▶ _Task details_
All that is wanted is the exact lines from the first line of the data below through the line with "make it a bit more expensive.", both ends included, with pictures omitted.

[[ Data section open ]]

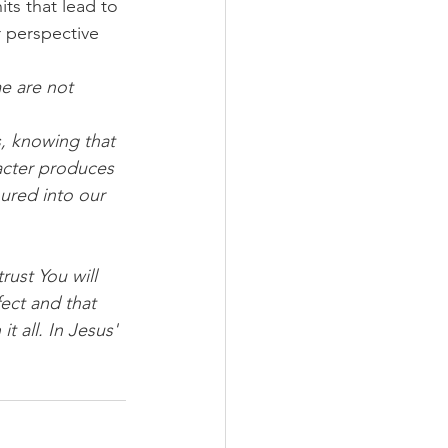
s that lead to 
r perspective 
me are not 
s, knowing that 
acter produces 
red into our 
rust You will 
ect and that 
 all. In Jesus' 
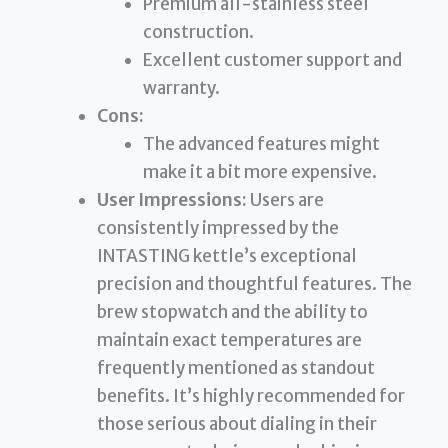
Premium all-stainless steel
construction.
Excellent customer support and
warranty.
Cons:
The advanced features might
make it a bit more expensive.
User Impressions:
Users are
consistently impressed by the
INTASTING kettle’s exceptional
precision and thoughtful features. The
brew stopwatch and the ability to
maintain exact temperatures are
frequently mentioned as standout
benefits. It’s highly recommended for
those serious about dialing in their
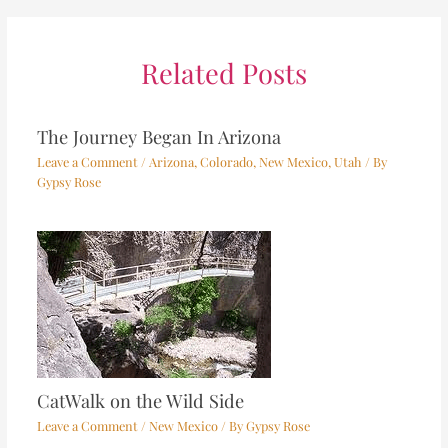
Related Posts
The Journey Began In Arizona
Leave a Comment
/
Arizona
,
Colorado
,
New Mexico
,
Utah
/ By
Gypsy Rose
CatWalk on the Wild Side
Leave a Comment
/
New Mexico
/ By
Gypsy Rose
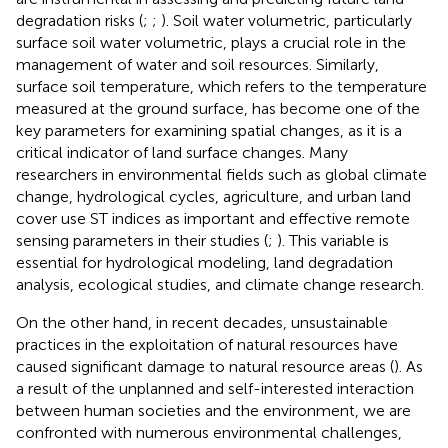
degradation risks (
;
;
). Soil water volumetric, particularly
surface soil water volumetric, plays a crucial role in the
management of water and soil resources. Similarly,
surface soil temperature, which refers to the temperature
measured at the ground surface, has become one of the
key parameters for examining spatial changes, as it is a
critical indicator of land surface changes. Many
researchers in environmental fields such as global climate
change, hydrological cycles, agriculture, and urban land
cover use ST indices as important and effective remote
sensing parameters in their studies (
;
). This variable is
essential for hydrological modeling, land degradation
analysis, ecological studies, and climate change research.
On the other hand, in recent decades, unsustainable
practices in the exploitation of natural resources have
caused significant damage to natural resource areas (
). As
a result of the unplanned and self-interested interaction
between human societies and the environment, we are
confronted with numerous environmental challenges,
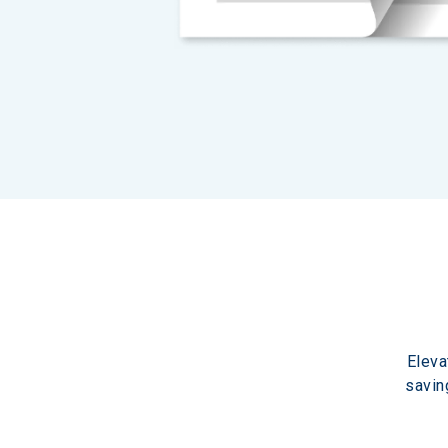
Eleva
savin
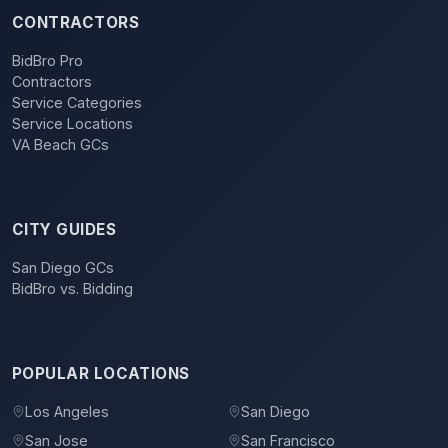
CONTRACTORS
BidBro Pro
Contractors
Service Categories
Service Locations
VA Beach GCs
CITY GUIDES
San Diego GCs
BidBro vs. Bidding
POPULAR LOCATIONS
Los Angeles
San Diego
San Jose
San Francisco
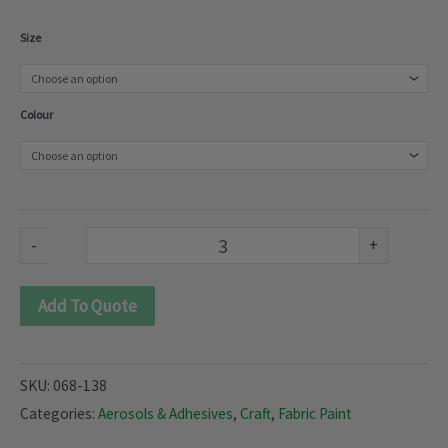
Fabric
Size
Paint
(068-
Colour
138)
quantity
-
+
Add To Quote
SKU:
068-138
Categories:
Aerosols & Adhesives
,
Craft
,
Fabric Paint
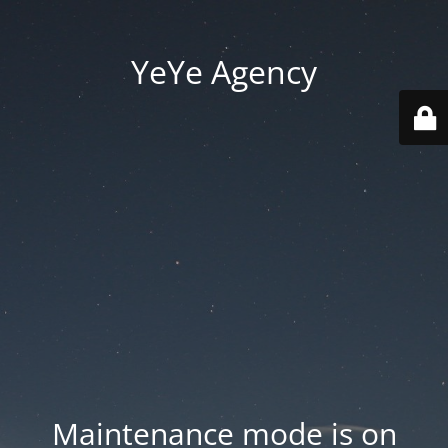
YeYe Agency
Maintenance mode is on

[[ Data section closed ]]

▶ _Exercise answer_
s that lead to 
r perspective 
me are not 
s, knowing that 
acter produces 
red into our 
rust You will 
ect and that 
 all. In Jesus' 
Premium all-stainless steel
construction.
Excellent customer support and
warranty.
Cons:
The advanced features might
make it a bit more expensive.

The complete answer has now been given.